Nicolas Jarry looks to join his grandfather in winning an ATP title as he reaches the Bastad final.



Nicolas Jarry (@FOXSport_Chile - Twitter)

Nicolas Jarry will look to follow in his grandfather’s footsteps tomorrow when he takes on Juan Ignacio Londero in the Bastad final. 


The Chilean was in fine form today as he beat another Chilean in Federico Delbonis in the semi-finals today, 6-3 6-2 in 64 minutes.

It is Jarry’s third ATP final and his second of the season following his final in Geneva, where he wasted two championship points to lose to Alexander Zverev.

Should the 23 year-old be triumphant on Sunday, he will join his grandfather as an ATP titlist after Jaime Fillol Sr. won six tour titles and finished a high of number 14 in the rankings in 1974.

Next up for Jarry is Cordoba champion Juan Ignacio Londero, who cruised past 2016 Swedish Open champion Albert Ramos-Vinolas in straight sets.

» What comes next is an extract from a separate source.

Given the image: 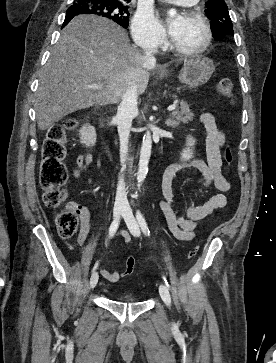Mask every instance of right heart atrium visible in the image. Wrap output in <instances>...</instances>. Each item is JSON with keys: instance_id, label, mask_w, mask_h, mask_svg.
<instances>
[{"instance_id": "right-heart-atrium-1", "label": "right heart atrium", "mask_w": 276, "mask_h": 363, "mask_svg": "<svg viewBox=\"0 0 276 363\" xmlns=\"http://www.w3.org/2000/svg\"><path fill=\"white\" fill-rule=\"evenodd\" d=\"M132 33L137 44L156 49L165 41V32L154 13L147 8L140 9L132 22Z\"/></svg>"}]
</instances>
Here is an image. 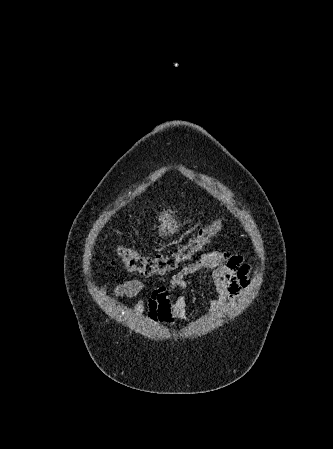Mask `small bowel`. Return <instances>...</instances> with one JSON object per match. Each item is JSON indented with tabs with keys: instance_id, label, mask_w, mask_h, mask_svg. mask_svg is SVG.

The 6-3 6-4 victory included the Argentinian winning 73% of his first service points as he dominated the Spaniard in the 1 hour and 21 minute win.

It will be the second final of the season for Londero, who has enjoyed thriving on the clay in 2019 which has helped him reach a career high ranking of 58 in the world in June.

A good sign for Londero, was that en route to winning his lone title in 2019 in Cordoba, he beat Jarry in their only previous ATP World Tour meeting.

Both men will look to cap off an excellent week tomorrow as the final is scheduled for 2pm local time.